Task: Copy out the full listing exactly, omitting any picture it contains.

=== Begin Enclosure ===

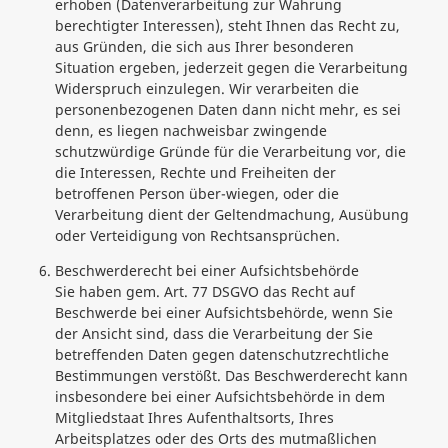
erhoben (Datenverarbeitung zur Wahrung
berechtigter Interessen), steht Ihnen das Recht zu,
aus Gründen, die sich aus Ihrer besonderen
Situation ergeben, jederzeit gegen die Verarbeitung
Widerspruch einzulegen. Wir verarbeiten die
personenbezogenen Daten dann nicht mehr, es sei
denn, es liegen nachweisbar zwingende
schutzwürdige Gründe für die Verarbeitung vor, die
die Interessen, Rechte und Freiheiten der
betroffenen Person über-wiegen, oder die
Verarbeitung dient der Geltendmachung, Ausübung
oder Verteidigung von Rechtsansprüchen.
Beschwerderecht bei einer Aufsichtsbehörde
Sie haben gem. Art. 77 DSGVO das Recht auf
Beschwerde bei einer Aufsichtsbehörde, wenn Sie
der Ansicht sind, dass die Verarbeitung der Sie
betreffenden Daten gegen datenschutzrechtliche
Bestimmungen verstößt. Das Beschwerderecht kann
insbesondere bei einer Aufsichtsbehörde in dem
Mitgliedstaat Ihres Aufenthaltsorts, Ihres
Arbeitsplatzes oder des Orts des mutmaßlichen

=== End Enclosure ===

Output of the exercise:
erhoben (Datenverarbeitung zur Wahrung
berechtigter Interessen), steht Ihnen das Recht zu,
aus Gründen, die sich aus Ihrer besonderen
Situation ergeben, jederzeit gegen die Verarbeitung
Widerspruch einzulegen. Wir verarbeiten die
personenbezogenen Daten dann nicht mehr, es sei
denn, es liegen nachweisbar zwingende
schutzwürdige Gründe für die Verarbeitung vor, die
die Interessen, Rechte und Freiheiten der
betroffenen Person über-wiegen, oder die
Verarbeitung dient der Geltendmachung, Ausübung
oder Verteidigung von Rechtsansprüchen.
Beschwerderecht bei einer Aufsichtsbehörde
Sie haben gem. Art. 77 DSGVO das Recht auf
Beschwerde bei einer Aufsichtsbehörde, wenn Sie
der Ansicht sind, dass die Verarbeitung der Sie
betreffenden Daten gegen datenschutzrechtliche
Bestimmungen verstößt. Das Beschwerderecht kann
insbesondere bei einer Aufsichtsbehörde in dem
Mitgliedstaat Ihres Aufenthaltsorts, Ihres
Arbeitsplatzes oder des Orts des mutmaßlichen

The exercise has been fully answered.